The city proposes to run the tramway along Aylmer Road, an artery that already has among the best public transit services in the city. We need to understand the tramway’s impact on traffic, where it would both reduce the number of cars on the road as more people take the tramway, as well as the number of lanes available for private vehicles. Because there will be both positive and negative effects for motorists its overall repercussions are hard to predict. We also need to have an idea of the impacts of the construction phase, which will impact Aylmer Road for several years.
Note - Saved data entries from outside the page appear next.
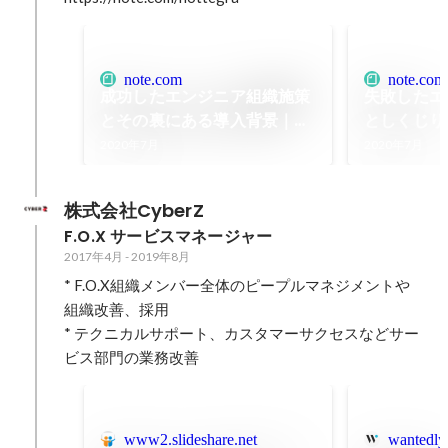
note.com
note.com
成功したエンジニア組織施策
失敗したエ
とその裏にある導入背景｜
としくじり
nottegra@在宅勤務｜note
nottegr
2020年7月
2020年7月
株式会社CyberZ
F.O.X サービスマネージャー
2017年4月
-
2019年8月
* F.O.X組織メンバー全体のピープルマネジメントや
組織改善、採用

* テクニカルサポート、カスタマーサクセスなどサー
ビス部門の業務改善
www2.slideshare.net
wantedly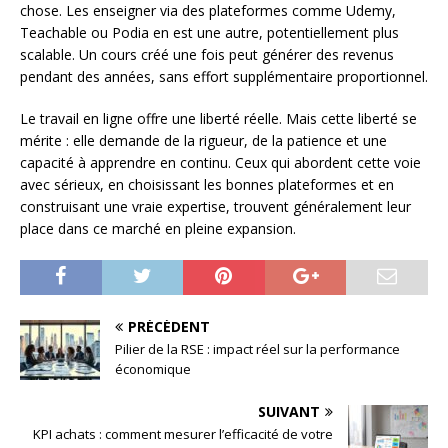
chose. Les enseigner via des plateformes comme Udemy,
Teachable ou Podia en est une autre, potentiellement plus
scalable. Un cours créé une fois peut générer des revenus
pendant des années, sans effort supplémentaire proportionnel.
Le travail en ligne offre une liberté réelle. Mais cette liberté se
mérite : elle demande de la rigueur, de la patience et une
capacité à apprendre en continu. Ceux qui abordent cette voie
avec sérieux, en choisissant les bonnes plateformes et en
construisant une vraie expertise, trouvent généralement leur
place dans ce marché en pleine expansion.
PRÉCÉDENT
Pilier de la RSE : impact réel sur la performance
économique
SUIVANT
KPI achats : comment mesurer l’efficacité de votre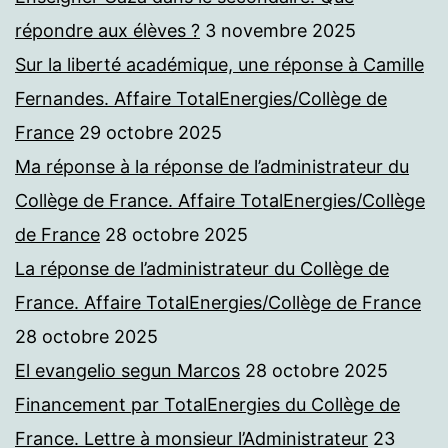
répondre aux élèves ?
3 novembre 2025
Sur la liberté académique, une réponse à Camille
Fernandes. Affaire TotalEnergies/Collège de
France
29 octobre 2025
Ma réponse à la réponse de l’administrateur du
Collège de France. Affaire TotalEnergies/Collège
de France
28 octobre 2025
La réponse de l’administrateur du Collège de
France. Affaire TotalEnergies/Collège de France
28 octobre 2025
El evangelio segun Marcos
28 octobre 2025
Financement par TotalEnergies du Collège de
France. Lettre à monsieur l’Administrateur
23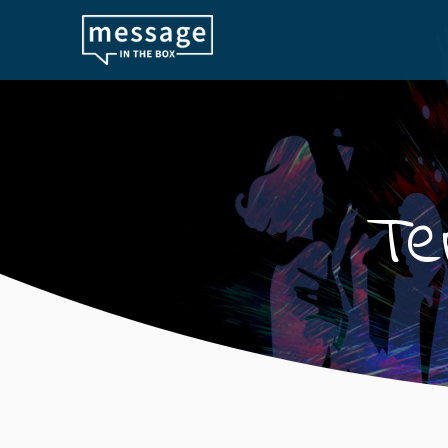
Skip to main content
Te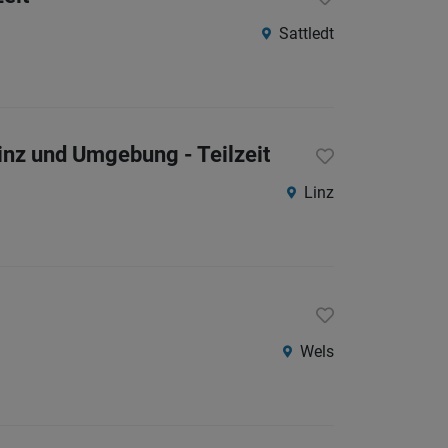
Sattledt
Linz und Umgebung - Teilzeit
Linz
Wels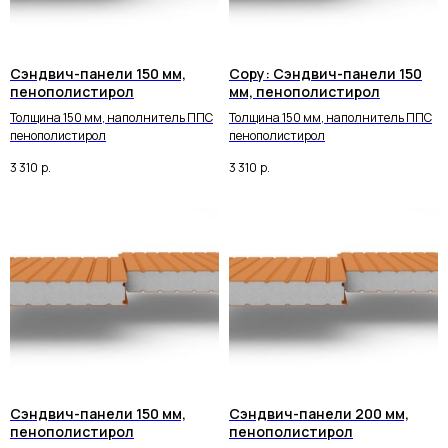
Сэндвич-панели 150 мм,
Copy: Сэндвич-панели 150
Наш специалист свяжется
с вами в ближайшее время
пенополистирол
мм, пенополистирол
Толщина 150 мм, наполнитель ППС
Толщина 150 мм, наполнитель ППС
пенополистирол
пенополистирол
3 310
р.
3 310
р.
ТЕЛЕФОН
8 (800) 234-
34-69
EMAIL
metkon18@mail.ru
Сэндвич-панели 150 мм,
Сэндвич-панели 200 мм,
АДРЕС
пенополистирол
пенополистирол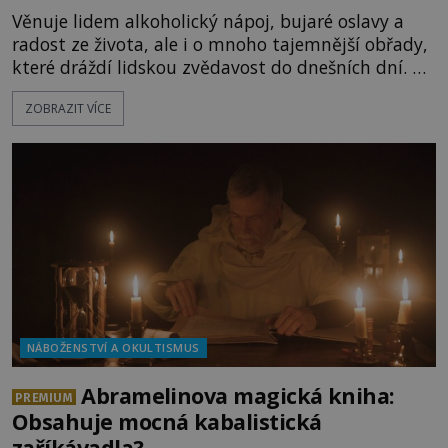
Věnuje lidem alkoholický nápoj, bujaré oslavy a
radost ze života, ale i o mnoho tajemnější obřady,
které dráždí lidskou zvědavost do dnešních dní. Co
doopravdy představuje bůh, jemuž Římané říkají
ZOBRAZIT VÍCE
Bakchus? Mytologický příběh řeckého boha
Dionýsa není zrovna idylická pohádka. Bůh Zeus jej
zplodí se svou milenkou Semelou, což Diova žena
Héra nemůže nechat b
NÁBOŽENSTVÍ A OKULTISMUS
Abramelinova magická kniha:
PREMIUM
Obsahuje mocná kabalistická
zaříkávadla?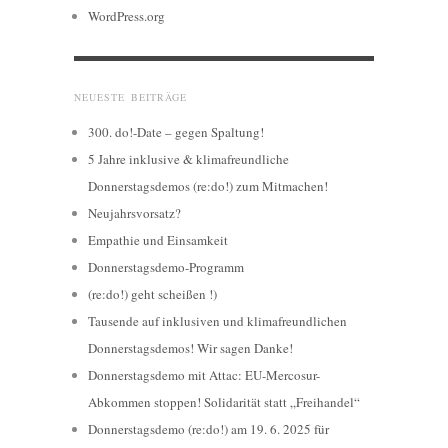
WordPress.org
NEUESTE BEITRÄGE
300. do!-Date – gegen Spaltung!
5 Jahre inklusive & klimafreundliche
Donnerstagsdemos (re:do!) zum Mitmachen!
Neujahrsvorsatz?
Empathie und Einsamkeit
Donnerstagsdemo-Programm
(re:do!) geht scheißen !)
Tausende auf inklusiven und klimafreundlichen
Donnerstagsdemos! Wir sagen Danke!
Donnerstagsdemo mit Attac: EU-Mercosur-
Abkommen stoppen! Solidarität statt „Freihandel“
Donnerstagsdemo (re:do!) am 19. 6. 2025 für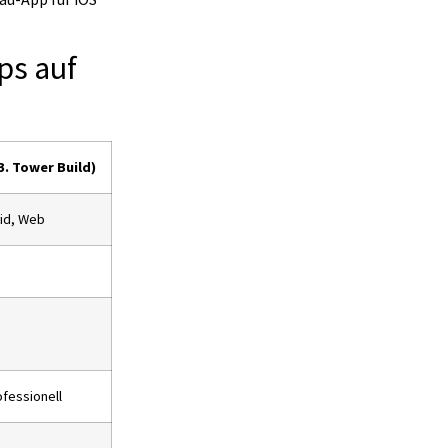
ps auf
B. Tower Build)
oid, Web
fessionell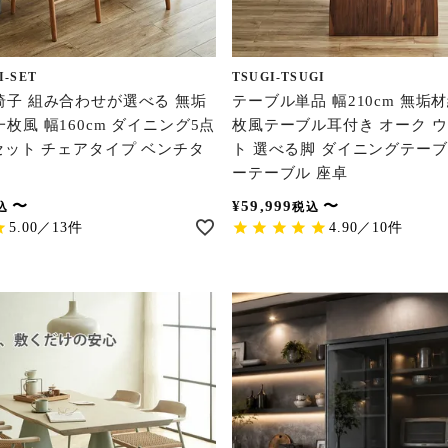
I-SET
TSUGI-TSUGI
椅子 組み合わせが選べる 無垢
テーブル単品 幅210cm 無垢
枚風 幅160cm ダイニング5点
枚風テーブル耳付き オーク 
セット チェアタイプ ベンチタ
ト 選べる脚 ダイニングテーブ
ーテーブル 座卓
〜
¥
59,999
〜
込
税込
5.00／13件
4.90／10件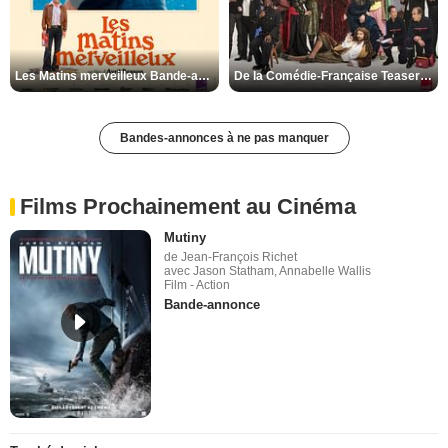
Les Matins merveilleux Bande-annonce VF
De la Comédie-Française Teaser VF
Bandes-annonces à ne pas manquer
Films Prochainement au Cinéma
Mutiny
de Jean-François Richet
avec Jason Statham, Annabelle Wallis
Film - Action
Bande-annonce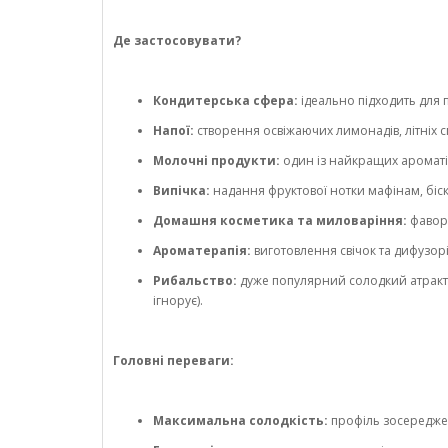
Де застосовувати?
Кондитерська сфера:
ідеально підходить для 
Напої:
створення освіжаючих лимонадів, літніх см
Молочні продукти:
один із найкращих ароматів 
Випічка:
надання фруктової нотки мафінам, біск
Домашня косметика та миловаріння:
фавори
Ароматерапія:
виготовлення свічок та дифузор
Рибальство:
дуже популярний солодкий атрактан
ігнорує).
Головні переваги:
Максимальна солодкість:
профіль зосереджен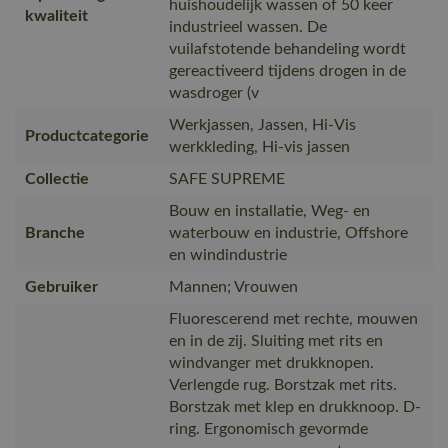
huishoudelijk wassen of 50 keer
kwaliteit
industrieel wassen. De
vuilafstotende behandeling wordt
gereactiveerd tijdens drogen in de
wasdroger (v
Werkjassen, Jassen, Hi-Vis
Productcategorie
werkkleding, Hi-vis jassen
Collectie
SAFE SUPREME
Bouw en installatie, Weg- en
Branche
waterbouw en industrie, Offshore
en windindustrie
Gebruiker
Mannen; Vrouwen
Fluorescerend met rechte, mouwen
en in de zij. Sluiting met rits en
windvanger met drukknopen.
Verlengde rug. Borstzak met rits.
Borstzak met klep en drukknoop. D-
ring. Ergonomisch gevormde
Unlike buses, when a single tramway train breaks down it paralyzes the entire network. Just last month an axle issue on a single train caused a derailment that paralyzed the entire O-Train system for a week. We hear far too often about service interruptions with Ottawa’s LRT caused by broken doors or cracked wheels - even though the trains are still quite new. Gatineau must avoid ending up with the same problems. Most importantly, the tramway cars must be built to perform in our harsh winters. Shockingly, The O-Train cars were not designed for extremely cold temperatures and large amounts of snow according to reports from Ottawa’s rail operations.
Additionally, the implementation of the O-Train in fact increased commute times for many residents of Ottawa, as people who had previously taken buses directly from their neighbourhoods to downtown needed to instead transfer from a bus to the O-Train. The design of the Gatineau tramway network should be such that those whose buses come directly downtown don’t need additional transfers, thereby causing their daily trips to take longer than before.
Most importantly of all, plans need to be in place to make the tramway economically viable. On the one hand, if we see a substantial decrease in the number of people commuting to downtown due to telework, will the project be able to break even? And will the city have a plan to cover any short-falls? On the other hand, if ridership instead jumps substantially in the years ahead, will a tramway network be able to handle an increase in capacity? It’s easy to imagine frustrated commuters whose buses require them to transfer to a tramway a few kilometres from downtown, but where every tramway that comes by is full to capacity, forcing them to wait for long periods in the dead of the winter.
Predicting much of anything is nearly impossible given the turmoil of the pandemic, but a variety of contingency plans should be in place to make sure that the tramway project becomes all that it should be.